L’état de guerre fut une impérieuse nécessité pour ce gouvernement, qui ne pouvait résister à la propagation des idées républicaines qu’en suscitant un conflit entre celles-ci et le patriotisme britannique. Plus tard, cet état fut continué parce qu’il servait des intérêts et se liait à des combinaisons politiques que l’histoire taxerait probablement de folie, si le succès ne les avait couronnées.

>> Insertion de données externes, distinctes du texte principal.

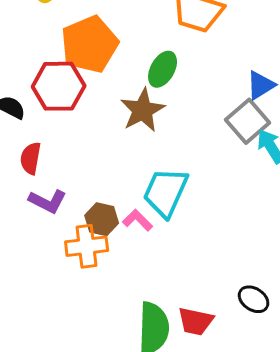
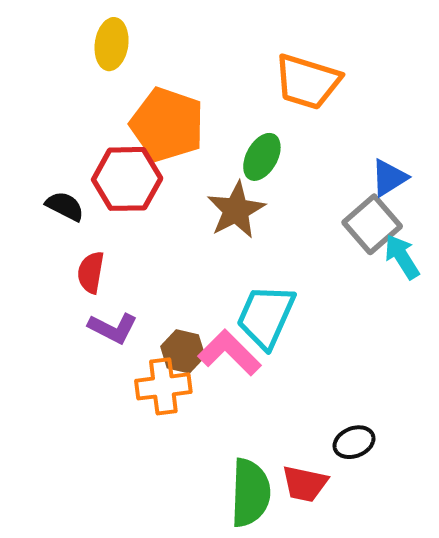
orange pentagon: (90, 44) -> (167, 124), turned -30
pink L-shape: (138, 220) -> (230, 353), size x1.6
black ellipse: (254, 299) -> (354, 442), moved, turned -56

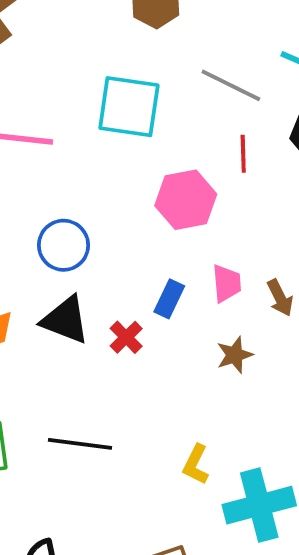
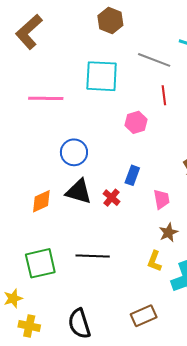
pink hexagon: (186, 200) -> (136, 122), size x0.7
pink trapezoid: (227, 283) -> (161, 199), moved
brown star: (235, 355) -> (168, 233), moved

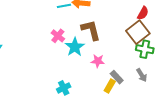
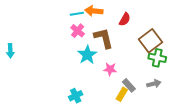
red semicircle: (143, 13) -> (125, 19), moved
pink cross: (58, 36) -> (78, 31), moved
gray arrow: (142, 75) -> (154, 84), turned -72

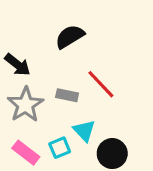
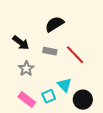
gray rectangle: (67, 95) -> (50, 51), moved
gray star: (25, 105) -> (26, 69), size x0.7

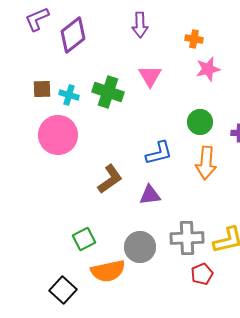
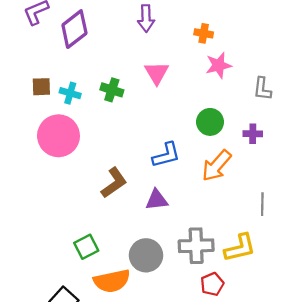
green cross: (108, 92) -> (112, 90), size x0.7
orange arrow: (206, 163) -> (216, 166), turned 36

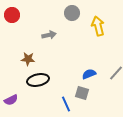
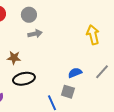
gray circle: (72, 13) -> (29, 15), moved
yellow arrow: (98, 26) -> (93, 35), moved

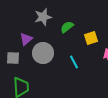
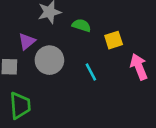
green semicircle: (67, 27) -> (81, 25), turned 56

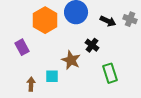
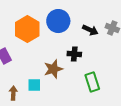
black cross: (92, 45) -> (74, 54), turned -32
brown star: (71, 60) -> (53, 69), turned 30

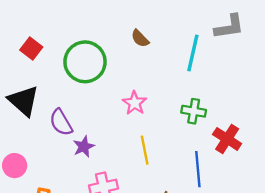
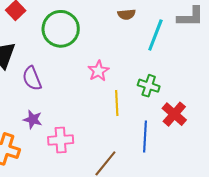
brown semicircle: (140, 38) -> (127, 14), moved, turned -60
purple star: (84, 147) -> (33, 119), moved, turned 30
yellow line: (145, 150) -> (117, 103), moved

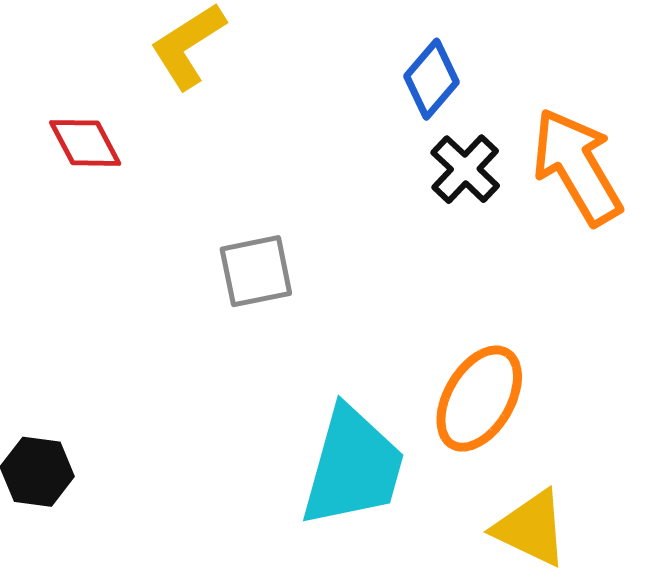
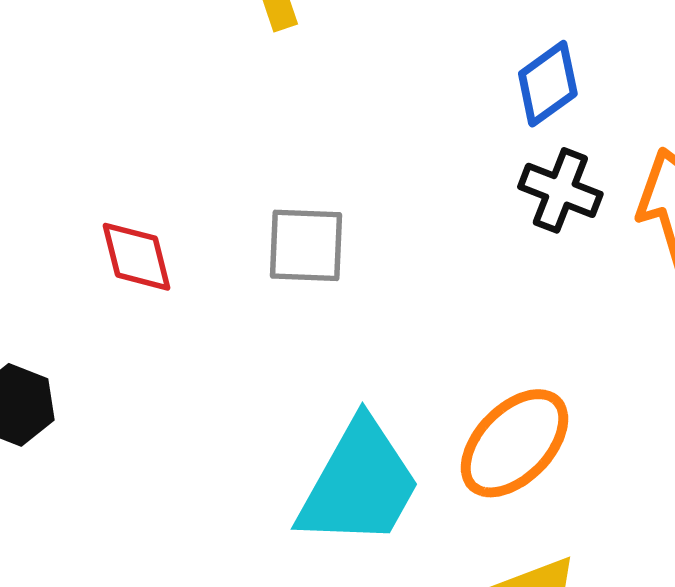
red diamond: (85, 143) -> (137, 257), moved
black cross: (465, 169) -> (560, 190), turned -36

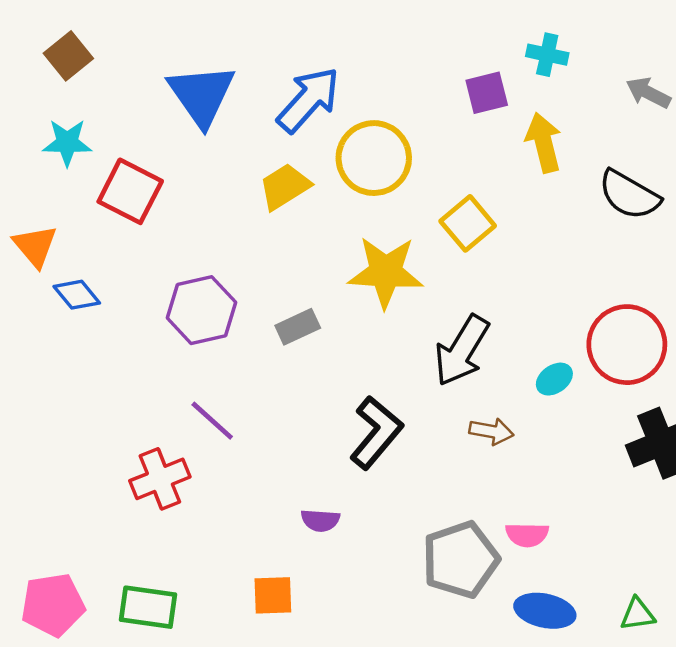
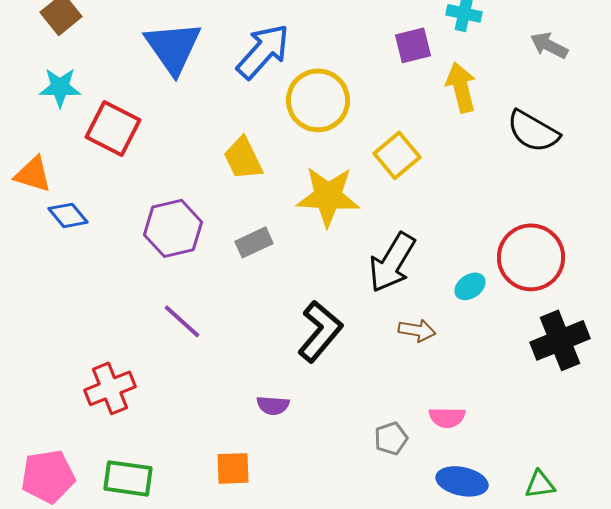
yellow trapezoid: (285, 187) -> (243, 158), moved, turned -84
orange triangle: (35, 246) -> (33, 174), turned -33
red cross: (160, 479) -> (110, 388), moved
gray pentagon: (461, 560) -> (391, 438), size x0.5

Dans sa lutte acharnée contre Napoléon, la conduite de Pitt dénote moins, en effet, la pénétration du génie que la persévérance de la haine. Cet homme, moins éminent par la justesse de ses plans que par la prodigieuse faculté de se créer des ressources en rapport avec ces plans eux-mêmes, n’eut jamais conscience de la force de son grand adversaire ; il croyait en finir à chaque coalition, à chaque campagne et presque à chaque combat ; et son impassible audace eût reculé sans aucun doute, s’il avait entrevu, pour dernière conséquence de cette guerre de vingt années, sa patrie écrasée sous une dette quatre fois plus grande que tout le numéraire existant dans le monde[2] d’après le calcul de Storch.

C’est l’Angleterre telle qu’elle sortit de ce duel gigantesque qu’il va s’agir d’apprécier. Nous allons la voir engagée, comme la France elle-même, dans une lutte constitutionnelle qui, pour l’une, aboutit à la révolution dynastique de 1830, pour l’autre, à la réforme parlementaire de 1832, deux évènemens déterminés l’un par l’autre, quoique d’une portée différente.

À partir de la paix générale, des influences analogues agirent sur les deux pays : la tribune et la presse y propagèrent les mêmes idées, l’industrie semblait y développer des intérêts d’un même ordre. De plus, la Grande-Bretagne paraissait entraînée dans la voie des révolutions par les souffrances de ses classes pauvres qu’aggravaient l’énormité des taxes, les lois céréales et le prix exorbitant des choses, par l’existence précaire de ses classes ouvrières dont les ateliers se fermaient à la moindre perturbation extérieure, dont le pain de chaque jour était menacé par les perfectionnemens des machines aussi bien que par les concurrences étrangères ; enfin, l’unité des trois royaumes était chaque jour mise en question par la turbulence de l’Irlande où l’agitation avait su créer une discipline mieux obéie que celle de la loi, où toutes les misères humaines semblaient s’être réunies pour justifier toutes les violences.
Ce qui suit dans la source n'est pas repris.